# [REQUIRED WORK]
All of the data should be output character for character, except the pictures.

[Transcribed page contents]
================================

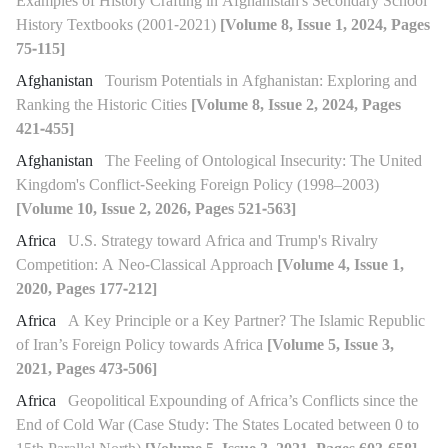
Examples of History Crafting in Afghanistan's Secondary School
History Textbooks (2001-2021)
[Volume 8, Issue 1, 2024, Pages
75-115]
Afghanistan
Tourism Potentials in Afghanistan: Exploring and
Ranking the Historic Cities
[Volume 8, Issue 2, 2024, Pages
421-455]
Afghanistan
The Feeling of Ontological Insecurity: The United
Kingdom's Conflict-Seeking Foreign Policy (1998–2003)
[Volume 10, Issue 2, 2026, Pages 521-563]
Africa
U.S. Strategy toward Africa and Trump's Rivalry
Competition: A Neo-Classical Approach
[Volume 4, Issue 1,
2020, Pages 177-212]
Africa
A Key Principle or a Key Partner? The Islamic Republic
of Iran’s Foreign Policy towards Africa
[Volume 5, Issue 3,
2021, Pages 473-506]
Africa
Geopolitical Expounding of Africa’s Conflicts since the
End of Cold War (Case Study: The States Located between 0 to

================================

# [SOLUTION TO THIS PROBLEM]
Examples of History Crafting in Afghanistan's Secondary School
History Textbooks (2001-2021)
[Volume 8, Issue 1, 2024, Pages
75-115]
Afghanistan
Tourism Potentials in Afghanistan: Exploring and
Ranking the Historic Cities
[Volume 8, Issue 2, 2024, Pages
421-455]
Afghanistan
The Feeling of Ontological Insecurity: The United
Kingdom's Conflict-Seeking Foreign Policy (1998–2003)
[Volume 10, Issue 2, 2026, Pages 521-563]
Africa
U.S. Strategy toward Africa and Trump's Rivalry
Competition: A Neo-Classical Approach
[Volume 4, Issue 1,
2020, Pages 177-212]
Africa
A Key Principle or a Key Partner? The Islamic Republic
of Iran’s Foreign Policy towards Africa
[Volume 5, Issue 3,
2021, Pages 473-506]
Africa
Geopolitical Expounding of Africa’s Conflicts since the
End of Cold War (Case Study: The States Located between 0 to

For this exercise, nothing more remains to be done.